Transcript
A (0:00)
Catastrophic forgetting is definitely a problem, especially in post training and when you don't have access to the original pre training data.
B (0:08)
How much of that is focused on improving the design of AMD hardware and how much of it is focused on general model development which AMD is not doing right? AMD does not develop its own models.
A (0:23)
I think people want infinite chips, Craig. So no it doesn't relieve the pressure. I am Sharon. I'm the VP of AI at AMD and I think about self improving AI, self improving LLMs which we'll get into later. But my background comes from AI research so I used to be an AI researcher at Stanford where I did my PhD with Andrew Ng. I taught there as adjunct in generative AI back before all this ChatGPT stuff. And after Stanford I started a startup, an AI infrastructure startup doing post training of language models actually on AMD GPUs. This was started a couple months before ChatGPT launched and most recently over last several months we have transitioned now to amd. So my team and I are there now and very excited to enable more people to use compute and to get access to compute because that really is the limiting factor, one of the big limiting factors for developing AI and being able to enable more people to steer these models. So that's what I'm really excited about.
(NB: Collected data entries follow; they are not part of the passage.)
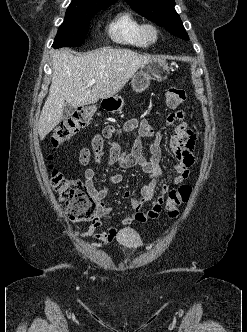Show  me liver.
<instances>
[{
    "mask_svg": "<svg viewBox=\"0 0 247 332\" xmlns=\"http://www.w3.org/2000/svg\"><path fill=\"white\" fill-rule=\"evenodd\" d=\"M155 58L109 47L83 56H74L68 49L56 50L52 59V83L38 124L40 139L60 123L65 104L76 108L113 97L139 68ZM92 79L96 82L91 88L87 84Z\"/></svg>",
    "mask_w": 247,
    "mask_h": 332,
    "instance_id": "6515ba94",
    "label": "liver"
}]
</instances>
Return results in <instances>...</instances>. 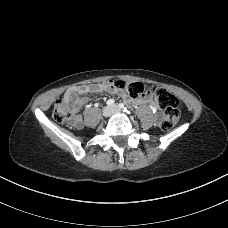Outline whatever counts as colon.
Instances as JSON below:
<instances>
[{
  "instance_id": "colon-1",
  "label": "colon",
  "mask_w": 228,
  "mask_h": 228,
  "mask_svg": "<svg viewBox=\"0 0 228 228\" xmlns=\"http://www.w3.org/2000/svg\"><path fill=\"white\" fill-rule=\"evenodd\" d=\"M113 86L119 92L132 98L153 95L165 112L162 123L163 130H171L178 123L181 113L179 100L175 95L164 88L145 85L141 82H125L121 80L114 81ZM74 117L75 109L73 105L66 98L62 96L58 97L54 103L53 118L59 123H64L74 120Z\"/></svg>"
}]
</instances>
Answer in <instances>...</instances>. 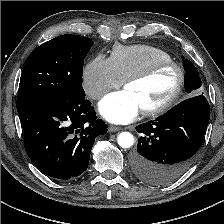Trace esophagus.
<instances>
[{
  "instance_id": "obj_1",
  "label": "esophagus",
  "mask_w": 224,
  "mask_h": 224,
  "mask_svg": "<svg viewBox=\"0 0 224 224\" xmlns=\"http://www.w3.org/2000/svg\"><path fill=\"white\" fill-rule=\"evenodd\" d=\"M121 130V128L120 127H117V126H109V128H108V131L109 132H117V131H120Z\"/></svg>"
}]
</instances>
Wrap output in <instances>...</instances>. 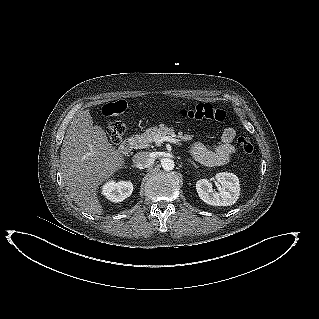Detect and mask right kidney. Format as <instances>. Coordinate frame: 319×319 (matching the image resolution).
Masks as SVG:
<instances>
[{"mask_svg":"<svg viewBox=\"0 0 319 319\" xmlns=\"http://www.w3.org/2000/svg\"><path fill=\"white\" fill-rule=\"evenodd\" d=\"M133 184L130 181L111 180L103 186L102 193L111 202H121L132 194Z\"/></svg>","mask_w":319,"mask_h":319,"instance_id":"1","label":"right kidney"}]
</instances>
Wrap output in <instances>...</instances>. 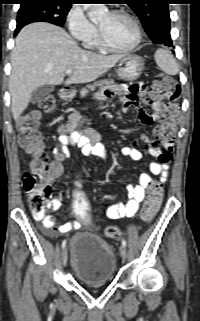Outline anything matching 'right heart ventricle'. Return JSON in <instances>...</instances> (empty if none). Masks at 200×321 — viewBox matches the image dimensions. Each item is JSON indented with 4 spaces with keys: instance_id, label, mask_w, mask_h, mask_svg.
Wrapping results in <instances>:
<instances>
[{
    "instance_id": "e07e8e85",
    "label": "right heart ventricle",
    "mask_w": 200,
    "mask_h": 321,
    "mask_svg": "<svg viewBox=\"0 0 200 321\" xmlns=\"http://www.w3.org/2000/svg\"><path fill=\"white\" fill-rule=\"evenodd\" d=\"M83 43H84L85 47H87L89 49H97L100 47L96 33L94 35H92L91 37L85 39L83 41Z\"/></svg>"
}]
</instances>
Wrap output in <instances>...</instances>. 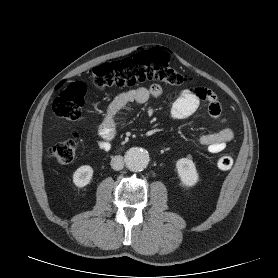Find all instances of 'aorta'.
Listing matches in <instances>:
<instances>
[{
  "instance_id": "obj_1",
  "label": "aorta",
  "mask_w": 278,
  "mask_h": 278,
  "mask_svg": "<svg viewBox=\"0 0 278 278\" xmlns=\"http://www.w3.org/2000/svg\"><path fill=\"white\" fill-rule=\"evenodd\" d=\"M125 163L131 171H142L149 163V155L145 149L134 147L125 154Z\"/></svg>"
}]
</instances>
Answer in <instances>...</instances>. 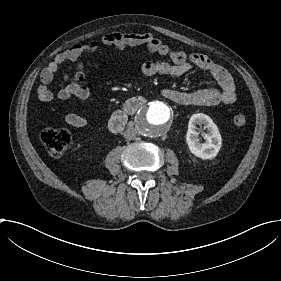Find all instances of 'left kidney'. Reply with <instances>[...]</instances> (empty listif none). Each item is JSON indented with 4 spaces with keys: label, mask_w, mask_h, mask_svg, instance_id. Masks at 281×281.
Here are the masks:
<instances>
[{
    "label": "left kidney",
    "mask_w": 281,
    "mask_h": 281,
    "mask_svg": "<svg viewBox=\"0 0 281 281\" xmlns=\"http://www.w3.org/2000/svg\"><path fill=\"white\" fill-rule=\"evenodd\" d=\"M204 124L208 130L205 135L206 142L200 143L196 126ZM186 143L189 151L196 157L207 160L213 159L219 153L222 144V137L217 125L213 120L203 113L193 114L189 120Z\"/></svg>",
    "instance_id": "5707ae66"
}]
</instances>
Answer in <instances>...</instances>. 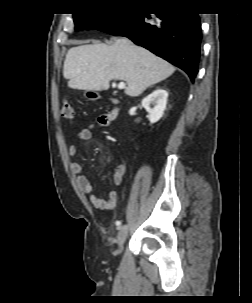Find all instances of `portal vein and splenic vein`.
Here are the masks:
<instances>
[{
    "instance_id": "portal-vein-and-splenic-vein-1",
    "label": "portal vein and splenic vein",
    "mask_w": 252,
    "mask_h": 303,
    "mask_svg": "<svg viewBox=\"0 0 252 303\" xmlns=\"http://www.w3.org/2000/svg\"><path fill=\"white\" fill-rule=\"evenodd\" d=\"M113 88H118V89H124L126 87V84L124 82H120L119 84L112 83Z\"/></svg>"
}]
</instances>
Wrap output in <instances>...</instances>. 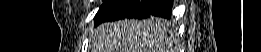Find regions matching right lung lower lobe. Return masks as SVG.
<instances>
[{
    "label": "right lung lower lobe",
    "instance_id": "obj_1",
    "mask_svg": "<svg viewBox=\"0 0 261 52\" xmlns=\"http://www.w3.org/2000/svg\"><path fill=\"white\" fill-rule=\"evenodd\" d=\"M172 0H107L95 16V25L123 18H170Z\"/></svg>",
    "mask_w": 261,
    "mask_h": 52
}]
</instances>
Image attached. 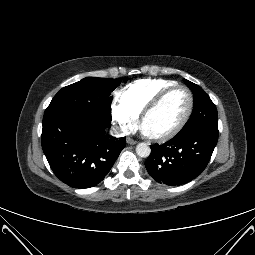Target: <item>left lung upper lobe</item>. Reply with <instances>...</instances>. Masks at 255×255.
I'll list each match as a JSON object with an SVG mask.
<instances>
[{
	"label": "left lung upper lobe",
	"instance_id": "1",
	"mask_svg": "<svg viewBox=\"0 0 255 255\" xmlns=\"http://www.w3.org/2000/svg\"><path fill=\"white\" fill-rule=\"evenodd\" d=\"M194 95V110L178 134L198 131L218 132V114L215 104L198 85L184 79Z\"/></svg>",
	"mask_w": 255,
	"mask_h": 255
}]
</instances>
And yeah, that's, that's why I'm here.
B (1:36)
Yeah. And, and I do want to talk about self improving AI. Can you start by defining what we're talking about when we talk about self improvement? Are we talking about models that rewrite their own code or something like refining their own training data?
A (2:00)
Yeah, I think that's exactly it. It is a broad category but essentially it's the idea of these models being able to edit any part of themselves to improve themselves, whether that be the data, whether that be the actual model architecture, whether that be how they evaluate themselves. Actually the part that I'm working on is below all of that and it's actually how fast they actually run on the GPUs themselves. They are writing the kernel code that underlies these models to run faster on these GPUs and to run effectively on them and on new hardware too. That's been really exciting to see.
B (2:37)
Yeah, I just read about kernel evolve. Who is doing kernel evolve? I've forgotten. Is that Google? Is that your guys work?
A (2:51)
So there's a lot of different pieces of work around kernel generation and being able to use LLMs to generate these kernels. We're doing some of that, but I think that Work might have been from Meta, but there's. Yeah, I think there's work across the board, across the industry that is very important I think towards this end because it enables more people to get on, get on different types of compute. What we did most recently was in collaboration with actually a bunch of different institutions like Meta, Google, DeepMind, ML, Common, Stanford, Nvidia etc. Was NeurIPS tutorial on generating kernels using AI. And so we presented that and basically goes through how we're using AI agents generate these kernels and how we're thinking about post training these models to generate kernels more effectively. Because what's really exciting about kernel generation and kernel development is actually we have the profiler, so we have the ability to actually see how fast the generated kernels are on the chip themselves. That's really exciting. My team, we're also working on a more robust production level benchmark to share with the community as well as well as different techniques to modify the models to, to, to do better on this task.